MATERIAL PROVIDED section start

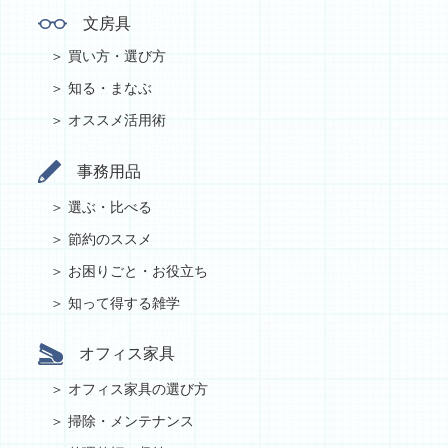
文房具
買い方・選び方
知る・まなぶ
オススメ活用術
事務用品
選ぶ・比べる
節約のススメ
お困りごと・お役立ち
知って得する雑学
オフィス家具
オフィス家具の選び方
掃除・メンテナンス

MATERIAL PROVIDED section end
MATERIAL PROVIDED section start

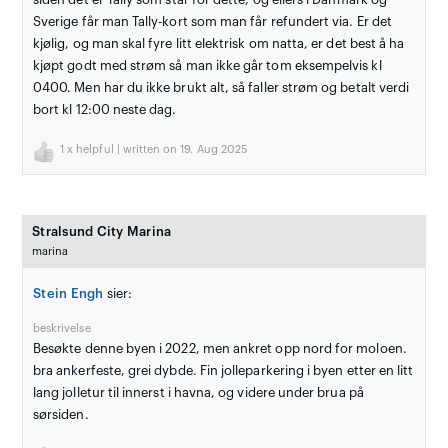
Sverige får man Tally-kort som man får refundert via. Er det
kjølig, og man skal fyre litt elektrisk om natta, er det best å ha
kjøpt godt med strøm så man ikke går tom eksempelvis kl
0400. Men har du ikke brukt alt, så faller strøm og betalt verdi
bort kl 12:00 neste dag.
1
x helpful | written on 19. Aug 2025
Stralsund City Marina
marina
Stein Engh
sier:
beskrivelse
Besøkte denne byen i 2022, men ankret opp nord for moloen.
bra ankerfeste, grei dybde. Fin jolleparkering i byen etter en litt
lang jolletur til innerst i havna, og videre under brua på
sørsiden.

MATERIAL PROVIDED section end

- _PROBLEM_
Copy out each line of the entries that holds "ikke".

- _WRITTEN RESPONSE_
kjøpt godt med strøm så man ikke går tom eksempelvis kl
0400. Men har du ikke brukt alt, så faller strøm og betalt verdi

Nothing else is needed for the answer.